3 East Chestnut Street was originally constructed in the spring of 1953 by members of the seven-man Nantucket Police Department, including Chief of Police Wendell Howes, Sergeant Frederick S. Chadwick, and Patrolmen William J. Henderson, John E. Gibbs, Elwyn Francis, Jr., Roland G. Huyser, and Richard Barrett. The new police station was first occupied on June 24, 1953.

Chief Wendell Howes standing in front of the newly completed Nantucket Police Station. Courtesy of the Nantucket Historical Association.

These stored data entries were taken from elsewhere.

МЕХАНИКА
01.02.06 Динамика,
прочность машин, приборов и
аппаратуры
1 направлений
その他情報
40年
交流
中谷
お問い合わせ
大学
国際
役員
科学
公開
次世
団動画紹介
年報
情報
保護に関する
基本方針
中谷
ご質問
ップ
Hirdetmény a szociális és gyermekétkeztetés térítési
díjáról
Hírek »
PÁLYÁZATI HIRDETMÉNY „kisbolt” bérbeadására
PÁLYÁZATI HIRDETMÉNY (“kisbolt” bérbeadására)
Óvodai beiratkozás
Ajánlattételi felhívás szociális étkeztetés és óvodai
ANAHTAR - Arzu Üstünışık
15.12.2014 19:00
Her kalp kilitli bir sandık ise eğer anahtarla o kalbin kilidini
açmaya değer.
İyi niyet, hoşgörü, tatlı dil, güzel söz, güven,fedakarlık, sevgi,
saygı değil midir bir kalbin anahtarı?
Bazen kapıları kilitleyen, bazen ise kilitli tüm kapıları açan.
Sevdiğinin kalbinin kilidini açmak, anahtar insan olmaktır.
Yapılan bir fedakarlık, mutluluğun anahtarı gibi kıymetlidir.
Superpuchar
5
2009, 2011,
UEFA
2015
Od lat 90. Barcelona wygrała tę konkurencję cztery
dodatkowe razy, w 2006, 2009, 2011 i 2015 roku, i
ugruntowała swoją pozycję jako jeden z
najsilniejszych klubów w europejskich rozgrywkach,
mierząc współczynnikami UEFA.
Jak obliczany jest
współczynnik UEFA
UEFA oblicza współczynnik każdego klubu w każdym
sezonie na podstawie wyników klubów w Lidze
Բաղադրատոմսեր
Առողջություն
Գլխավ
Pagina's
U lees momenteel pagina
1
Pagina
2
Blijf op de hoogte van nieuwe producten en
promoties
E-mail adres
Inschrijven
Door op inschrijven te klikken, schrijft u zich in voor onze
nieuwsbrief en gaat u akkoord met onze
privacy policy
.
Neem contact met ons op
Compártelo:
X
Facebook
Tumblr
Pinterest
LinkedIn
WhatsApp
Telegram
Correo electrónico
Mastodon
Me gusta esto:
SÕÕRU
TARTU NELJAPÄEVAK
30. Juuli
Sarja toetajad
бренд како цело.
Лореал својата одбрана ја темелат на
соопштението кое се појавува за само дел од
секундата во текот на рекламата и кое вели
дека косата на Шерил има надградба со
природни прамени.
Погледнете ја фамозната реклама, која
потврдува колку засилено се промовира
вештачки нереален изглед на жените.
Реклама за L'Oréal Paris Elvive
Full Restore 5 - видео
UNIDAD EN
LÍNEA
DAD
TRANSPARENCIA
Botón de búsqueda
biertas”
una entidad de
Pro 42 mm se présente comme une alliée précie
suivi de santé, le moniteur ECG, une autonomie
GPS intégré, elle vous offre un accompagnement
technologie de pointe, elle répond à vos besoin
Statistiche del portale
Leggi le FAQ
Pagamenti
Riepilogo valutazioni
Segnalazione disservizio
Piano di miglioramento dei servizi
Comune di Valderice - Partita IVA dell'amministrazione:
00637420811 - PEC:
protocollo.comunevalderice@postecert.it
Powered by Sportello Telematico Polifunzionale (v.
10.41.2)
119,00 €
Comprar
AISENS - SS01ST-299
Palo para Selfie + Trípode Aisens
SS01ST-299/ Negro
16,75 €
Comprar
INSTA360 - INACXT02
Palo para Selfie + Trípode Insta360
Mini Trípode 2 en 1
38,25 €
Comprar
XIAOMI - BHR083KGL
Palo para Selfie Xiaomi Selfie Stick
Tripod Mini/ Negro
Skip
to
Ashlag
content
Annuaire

Prior to the move to East Chestnut Street, the police were headquartered in the Town offices on Washington Street. Chief Howes had originally requested space for the police in the visitor information bureau, but there was no room there to be had. Instead, Chief Howes sketched up designs for a new police building to be built next door. Nantucket summer resident MacMillan Clements of Clements Panel Company in Danbury, Connecticut took Chief Howes’ sketches and created blueprints. The Town appropriated $10,500 for the new station’s construction. Island contractor and deputy sheriff Paul Frye bid $9,000 on the job, and the remainder of the appropriation was spent on furniture and equipment. To keep the project under its tight budget, the police officers volunteered their time and labor in the construction. Furniture was made by inmates at MCI Concord.

To make room for the police station, and ell on an adjoining house was demolished, and a garage and a small shop were moved off the lot. The telephone company donated a pole, and when they saw the police officers volunteering, telephone company employees volunteered their labor in their off hours. Nantucket Selectmen George Burgess, Jr. and Kenneth N. Pease also volunteered to help in the construction.

Even at the time, people noted how unusual the volunteer effort was. The April 18, 1953 edition of The Inquirer and Mirror noted “nothing like this has occurred on Nantucket beyond the memory of the oldest citizen.”